Find out your rights for taking your child abroad post-lockdown if you’re a separated parent.
With lockdown now beginning to ease, many families are hoping their summer holidays will still go ahead as planned.
Amidst the rapidly evolving advice around travel, it is easy to envisage divorced or separated parents disagreeing on the best measures to take in relation to their children and travelling abroad.
Further complicating the matter, parents may have different views about whether it is safe to take their child abroad even after travel restrictions are lifted and the impact that a potential quarantine might have on the arrangements when they return.
If you are unsure where you stand, here are some of the main legal guidelines to be aware of.
Your rights when planning to take your child abroad are the same now as they were before the coronavirus outbreak, and the legality of your situation depends on any court orders that may already be in place, and whether each parent has ‘Parental Responsibility’.
Parental Responsibility is a legal concept which includes the rights, duties and obligations a parent has to a child. Mothers automatically obtain parental responsibility when a child is born, but until 1 December 2003 unmarried fathers did not. Unmarried fathers whose children are born after this date also receive parental responsibility if his name is on the child’s birth certificate.

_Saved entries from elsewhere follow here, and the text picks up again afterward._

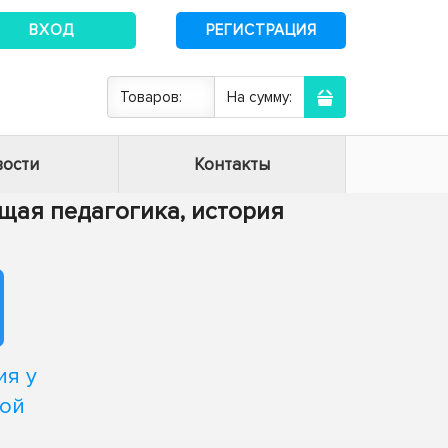
ВХОД
РЕГИСТРАЦИЯ
Товаров:
На сумму:
ости
Контакты
Общая педагогика, история
ия у
ой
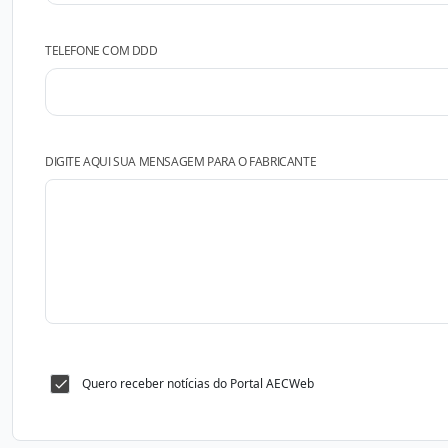
TELEFONE COM DDD
DIGITE AQUI SUA MENSAGEM PARA O FABRICANTE
Quero receber notícias do Portal AECWeb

If both parents have parental responsibility and there are no court orders in place, neither can take the child out of the UK without the consent of the other. It is useful to have that consent in writing in case there is an issue when you leave the country and return. However, if one parent has a residence order or a child arrangements order stating the child lives with that individual, he or she can take the child abroad for 28 days without the written consent of the other parent.
Holidays in England and Wales
If you want to take your child out of England and Wales – for example to Scotland – you will need permission. However, if you would like to take them on holiday within England and Wales, you do not require permission unless there is a Court order in place stating that contact should take place at a certain time, or a certain number of times a week and the holiday will impact on this.
In any event, it is a good idea to inform the other parent of your intention to take the child on holiday, even if not abroad.
Planning in advance
You should try to agree the arrangements of taking your child abroad with their other parent well in advance to avoid misunderstandings, problems with contact, accusations of abduction and other applications to the Court. Both parents should always have the child’s best interest at front of mind when making any decisions, and if consent is unreasonably withheld, an application to the court may need to be made for permission.
When making a decision about whether a parent is permitted to take their child abroad, the Court will often require details stating where the child will be staying, the date of the departure and return and details of flights along with contact telephone numbers.
If there are suspicions that the child will not be returned, especially if the child is going to a non Hague Convention Country, then security will be necessary.
If you wish to take your child out of the UK and their other parent objects, it is then best to seek legal advice as soon as possible, ideally before arrangements are made.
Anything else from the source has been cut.